Keywords

1 Introduction

The inventory and monitoring of transport structures, such as tunnel and bridge constructions, are essential to improve the mobility in urban areas. Tunnels are mostly underground constructions which serve to pass under obstacles such as mountains or hills, waterways, or other traffic routes. In cities, they protect residents from road or rail traffic noise. Mobility systems and infrastructure and their consequences for the people living in a city are a key topic of the iCity project, to which this paper contributes with the development of a system for 3D tunnel inspection.

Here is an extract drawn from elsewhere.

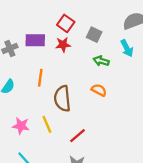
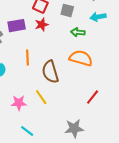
cyan arrow: (127, 48) -> (98, 17), turned 119
orange semicircle: (99, 90) -> (81, 58), size x1.6
red line: (78, 136) -> (93, 97), moved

Tunnel inspection includes monitoring and mapping of the tunnel surfaces to generate 3D models and to detect anomalies as well as localizing tunnel objects, e.g., technical equipment, for building information modeling (BIM) applications. This results in a significant total workload and makes it necessary to develop optimum and intelligent solutions in a digitalized manner. Traditionally, tunnel inspection methods are accomplished by local visual inspection and the use of adapted devices, which usually require on-site installation and interaction with the surface of the tunnel. Despite being time-consuming and cumbersome, manual measurements of the tunnels by operators require quite expensive equipment and a lot of working hours. Moreover, a tunnel blocking for several hours or even days is usually necessary to reduce the risk areas for operators.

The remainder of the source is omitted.